However, the need for segmentation severely limits the application of fat–water decomposition MRI in quantitative fat assessment in clinical practice. Image segmentation is the first and crucial step in order to quantitatively evaluate the intramuscular fat fraction in the thigh. The conventional methods for segmenting thigh muscles in the current literature [3–5, 7–9, 15–20] rely on manually drawn regions-of-interest (ROIs), which is not only an extremely time-consuming and cumbersome process but also prone to subjective bias and inter-reader variation. A previous study [20] showed the average time for segmenting four entire muscle regions was approximately 6 h for each scan. Hence, most previous studies performed manual segmentation on one or a few representative slices [3–5, 7–9, 15–17]. Such a process can lower the accuracy and reproducibility, which is also not feasible for clinical adoption. Although recent studies developed semiautomated or automated algorithms [21–25], they are either based on nonquantitative MRI or difficult to apply in clinical settings [26]. A faster, simpler and fully automated thigh muscle segmentation method for reproducible fat fraction quantification is highly desired.
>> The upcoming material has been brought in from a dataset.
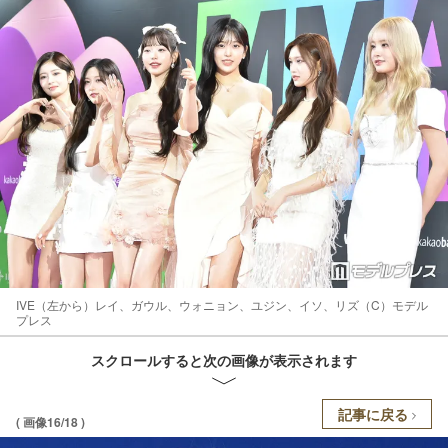
IVE（左から）レイ、ガウル、ウォニョン、ユジン、イソ、リズ（C）モデル
プレス
スクロールすると次の画像が表示されます
記事に戻る
( 画像16/18 )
In recent years, deep learning techniques, in particular convolutional neural networks (CNNs), have been successfully applied in medical image analysis field, notably in image segmentation [27]. CNNs [28, 29] are trainable models established by multiple layers with operations including convolution, pooling and activation, which can capture the highly nonlinear mappings between inputs and outputs. This approach provides a powerful tool for image segmentation, as CNNs can automatically learn and leverage the representative patterns of the training images and then make accurate predictions on prospective images after optimization. U-net [30], one of the most well-known CNN architectures, is designed particularly for semantic segmentation of biomedical images. This network utilizes an encoder–decoder structure with skip connections and is able to extract higher resolution features more efficiently. U-net has been applied in plenty of studies for medical image segmentation and achieved promising and robust results [27]. However, the performance of such technique on thigh muscle segmentation has not yet been investigated and evaluated in the current literature.
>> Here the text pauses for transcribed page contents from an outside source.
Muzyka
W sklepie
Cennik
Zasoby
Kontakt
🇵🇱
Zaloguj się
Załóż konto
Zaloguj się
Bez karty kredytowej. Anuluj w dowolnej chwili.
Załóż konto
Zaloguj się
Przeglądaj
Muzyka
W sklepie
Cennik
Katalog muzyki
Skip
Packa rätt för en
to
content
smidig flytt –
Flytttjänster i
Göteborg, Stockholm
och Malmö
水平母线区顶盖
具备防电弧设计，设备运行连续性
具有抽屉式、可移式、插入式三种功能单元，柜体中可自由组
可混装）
The purpose of this study was to train and validate a CNN with sufficient accuracy for automatically segmenting four functional thigh muscle groups using fat–water decomposition MRI. We further evaluated its reproducibility in fat fraction estimation by comparing with manual segmentation and performed a preliminary quantitative analysis showing its ability in differentiating the abnormal thighs with fat infiltration.
Materials and methods
This study was approved by the institutional review board. Owing to the fact that this is a retrospective study, informed consent was waived.
Datasets
Figure 1 provides an overview of the datasets used in this study. Detailed demographic and clinical characteristics are provided in Additional file 1: Table S1.
Dataset 1: a public reference database MyoSegmenTUM [20]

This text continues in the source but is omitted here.